▼
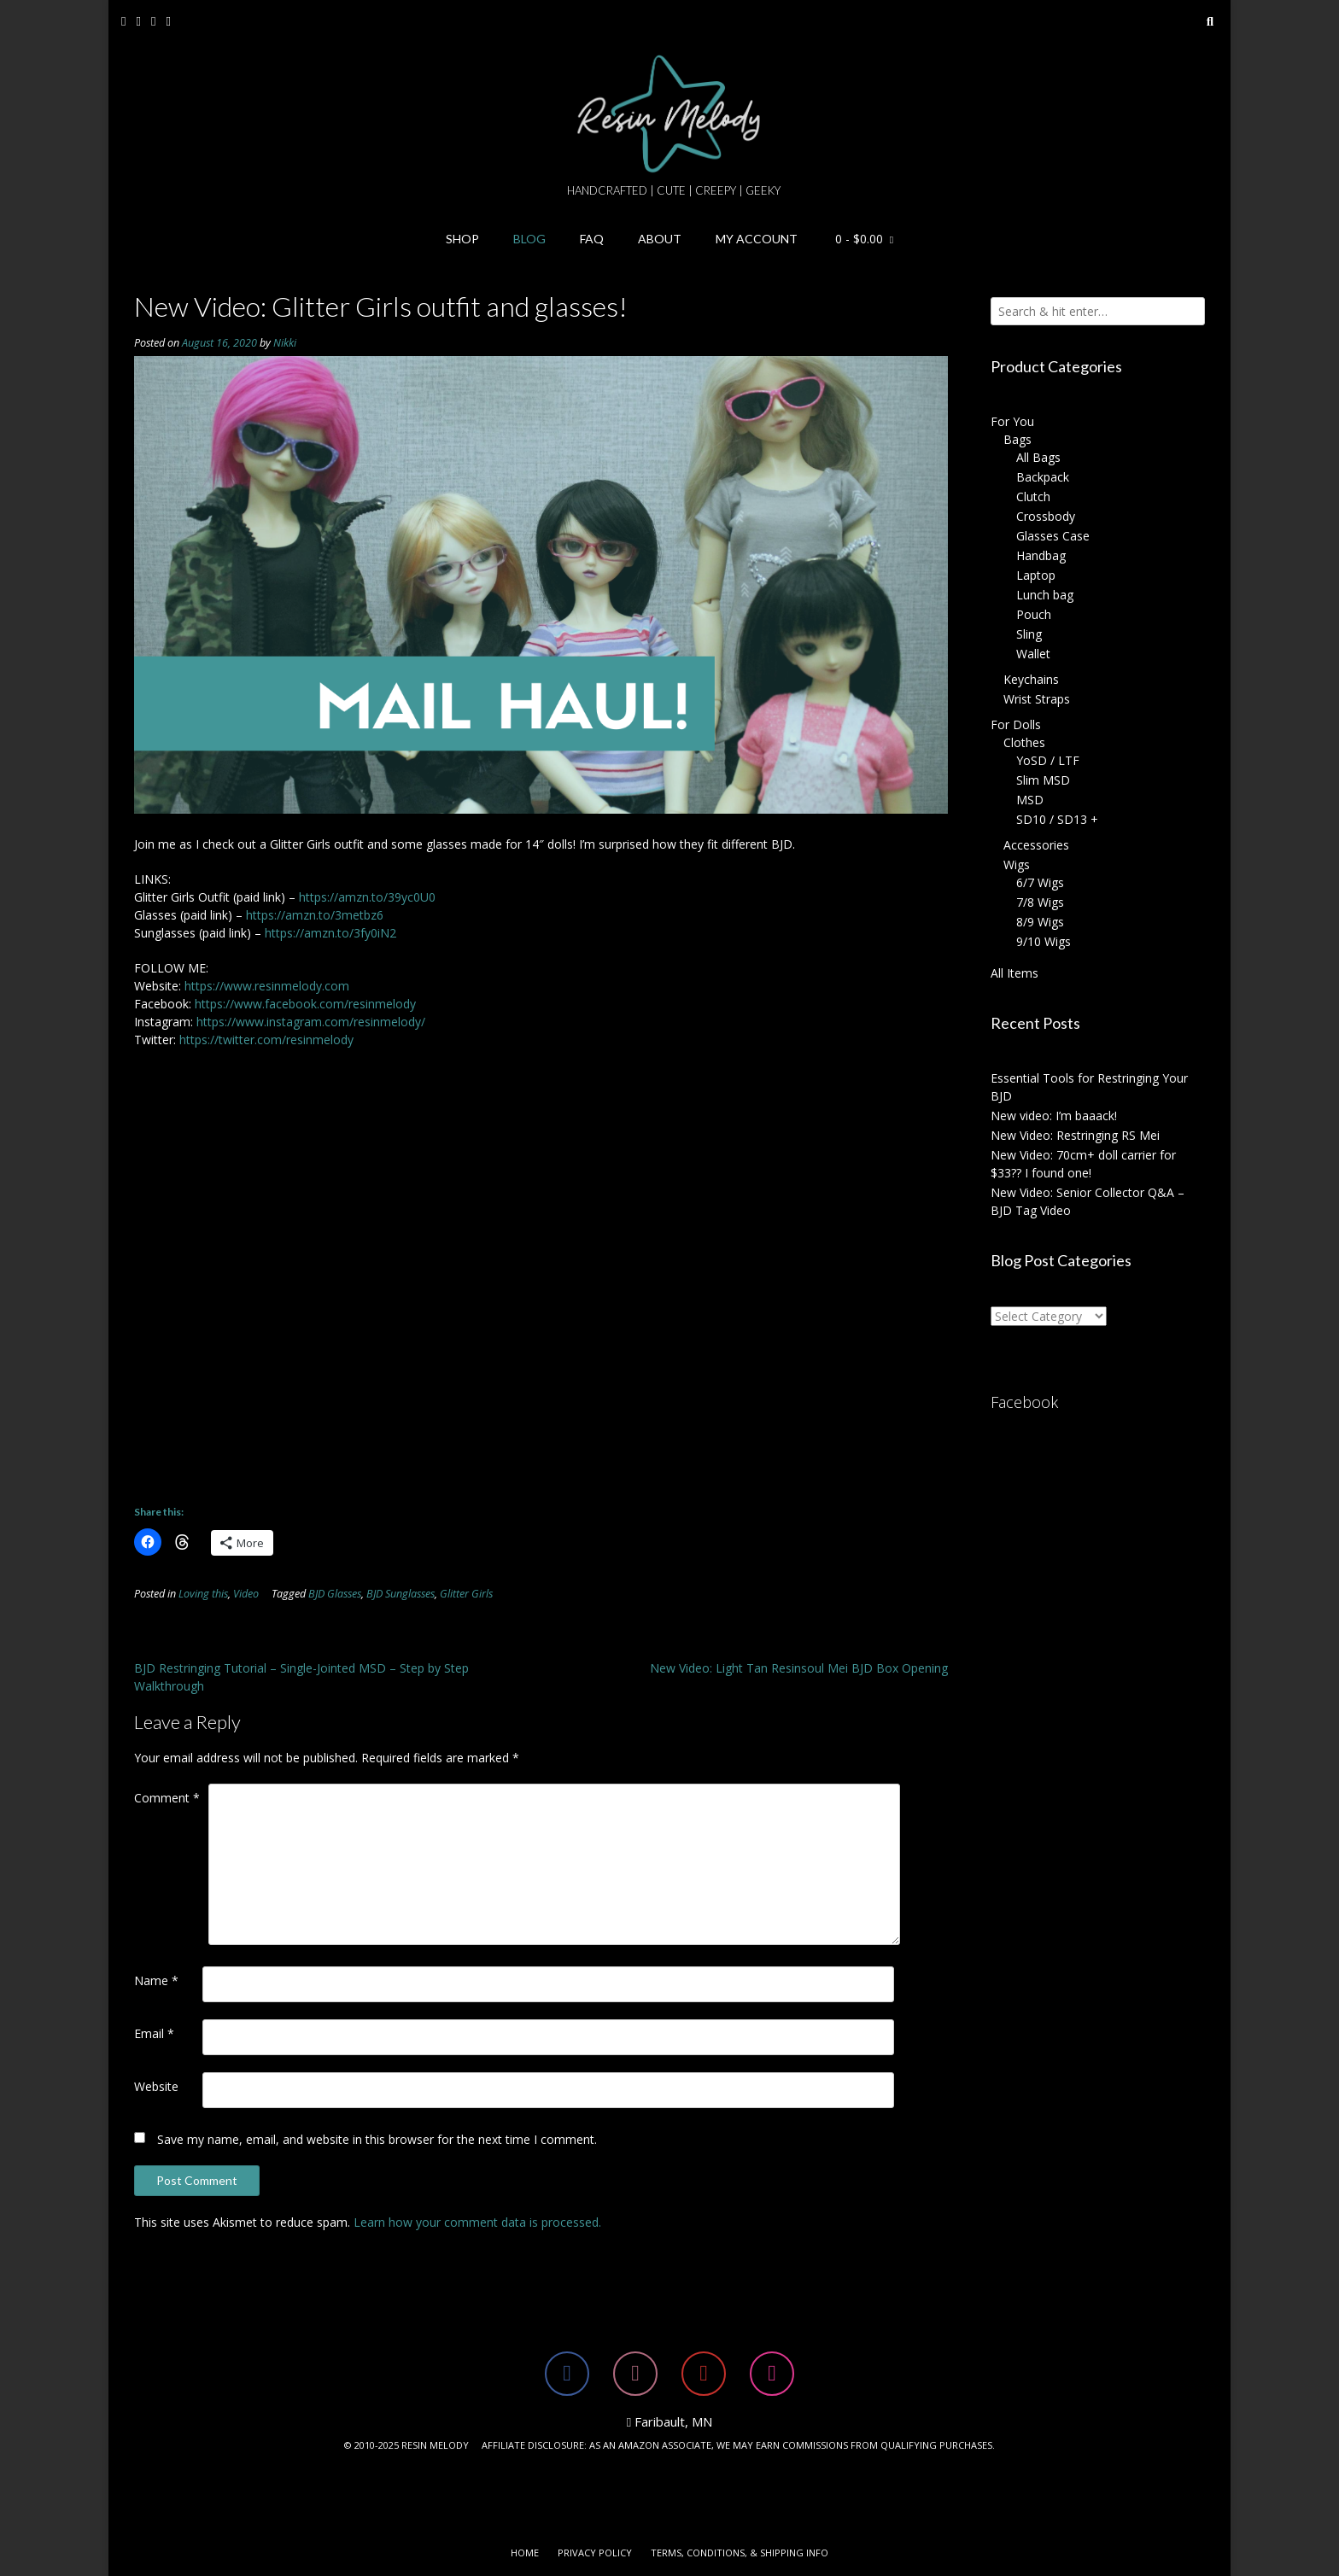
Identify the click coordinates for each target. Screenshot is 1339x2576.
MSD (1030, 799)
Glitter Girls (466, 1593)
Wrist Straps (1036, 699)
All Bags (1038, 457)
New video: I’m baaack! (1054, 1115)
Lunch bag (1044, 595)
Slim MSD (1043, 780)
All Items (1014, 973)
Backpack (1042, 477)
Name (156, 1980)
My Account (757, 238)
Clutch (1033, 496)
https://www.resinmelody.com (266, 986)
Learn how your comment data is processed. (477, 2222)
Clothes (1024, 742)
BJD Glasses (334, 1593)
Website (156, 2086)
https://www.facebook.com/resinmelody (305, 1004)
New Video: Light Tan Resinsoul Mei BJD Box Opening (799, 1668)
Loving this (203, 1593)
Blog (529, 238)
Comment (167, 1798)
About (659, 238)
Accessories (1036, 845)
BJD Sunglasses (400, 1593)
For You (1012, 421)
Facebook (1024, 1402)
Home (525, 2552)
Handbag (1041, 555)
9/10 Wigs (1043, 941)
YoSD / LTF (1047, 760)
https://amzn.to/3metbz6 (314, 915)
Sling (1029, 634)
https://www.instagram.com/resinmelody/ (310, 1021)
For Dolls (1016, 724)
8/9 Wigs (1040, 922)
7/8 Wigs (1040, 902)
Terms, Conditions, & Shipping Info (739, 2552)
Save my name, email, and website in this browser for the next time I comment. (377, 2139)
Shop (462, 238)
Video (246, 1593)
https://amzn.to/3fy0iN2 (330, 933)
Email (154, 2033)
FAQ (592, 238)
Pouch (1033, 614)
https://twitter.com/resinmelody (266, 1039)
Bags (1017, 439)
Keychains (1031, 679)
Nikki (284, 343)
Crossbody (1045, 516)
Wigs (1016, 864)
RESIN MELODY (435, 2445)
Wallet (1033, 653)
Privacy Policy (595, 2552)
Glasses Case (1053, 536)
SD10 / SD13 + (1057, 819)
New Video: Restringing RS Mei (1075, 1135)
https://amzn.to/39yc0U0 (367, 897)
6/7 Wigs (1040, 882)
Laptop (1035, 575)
▲
** YOUR INSTRUCTIONS **
Look over the material above and report each line holding "resinmelody".

** SOLUTION FOR THIS PROBLEM **
https://www.resinmelody.com (266, 986)
https://www.facebook.com/resinmelody (305, 1004)
https://www.instagram.com/resinmelody/ (310, 1021)
https://twitter.com/resinmelody (266, 1039)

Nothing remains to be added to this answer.